Concerning the perception of lack of protection, the impact of the difficult access to the health system19 and, particularly, specialized care services, is evident, as it may generate complications and reduce opportunities to treat and mitigate systemic effects and joint damage.20-22 In summary, it is clear that there is a need for more quality health services that provide more humane, timely, and comprehensive care.
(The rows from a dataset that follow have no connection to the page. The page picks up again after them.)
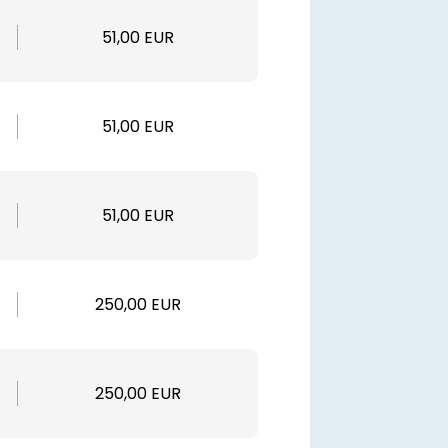
51,00 EUR
51,00 EUR
51,00 EUR
250,00 EUR
250,00 EUR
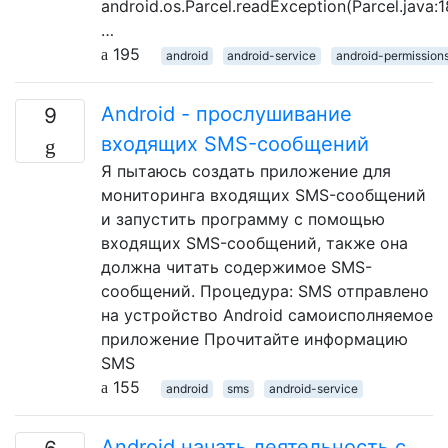
android.os.Parcel.readException(Parcel.java:1
…
195
android
android-service
android-permission
Android - прослушивание
9
входящих SMS-сообщений
Я пытаюсь создать приложение для
мониторинга входящих SMS-сообщений
и запустить программу с помощью
входящих SMS-сообщений, также она
должна читать содержимое SMS-
сообщений. Процедура: SMS отправлено
на устройство Android самоисполняемое
приложение Прочитайте информацию
SMS
155
android
sms
android-service
Android начать деятельность с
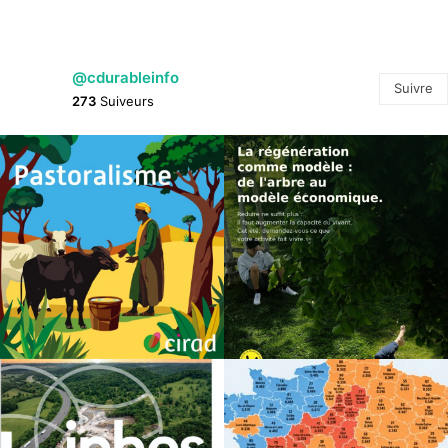
@cdurableinfo
Suivre
273
Suiveurs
Participants described quality of life as a state of well-being and happiness that allows them to "live well" despite the severity of their condition and the disabilities that can result from the disease.23 According to them, in order to have proper care of the disease and meet their need for a better quality of life, active communication24 between the treating health team and the patient is required.25
Slade et al.26 state that trust is a determining factor for adherence to therapies and that consultations should, therefore, be oriented towards patient perceptions and interpretation of suggested guidelines. Also, Rees & Williams27 point out that patients should be able to discuss their own perceptions of care actions (including lifestyle management) with a professional who is willing to listen and has the time to do so.
Since a patient's autonomy is the most reliable and accurate source of information about their physiological function and symptoms, it is also the focus of self-management interventions.28 This shows the importance of developing comprehensive care focused on the particular needs of each person.
The analysis of the reports obtained revealed some needs that, when solved, can facilitate the confrontation of RA and all that it entails, which coincides with what Fallatah & Edge reported.18 However, the multiple care needs involving social and emotional dimensions reflect the impact of coping with a chronic condition, a finding also reported by Withall et al.29 Furthermore, the patients interviewed said that they are interested in participating in follow-up programs that strengthen their security and confidence, and in developing coping strategies with self-defined objectives.
According to the findings of this study, health care centers should consider people with chronic diseases as patients requiring continuous health care. Consequently, patients must move from a paradigm of individual health care to a comprehensive one, in which the capacities of each human being are recognized and strengthened, the difficulties resulting from the disease are mitigated, and not only the disease as such is valued but also the experience of each individual.
The limitation of this study is that it was conducted in a single rheumatology care center, which is why it is necessary to develop new research to expand knowledge about the experience of living with RA in a health system such as the Colombian system.
Conclusions
The results of this study show the complexity of the impact that RA has on women's lives and can be considered as a contribution to the humanization of health service delivery. They should encourage health professionals to reflect on how to approach quality of life from a psychosocial and humanistic approach, as well as to understand the needs for care and accompaniment in the process of coping with the disease.
The interviewees expressed their desire to feel more informed and involved in their symptom control process and in the search for alternatives to achieve self-management considering their health condition. Therefore, research efforts must be directed towards comprehensive and participatory care that allows RA patients to live the reality of their disease from a positive perspective.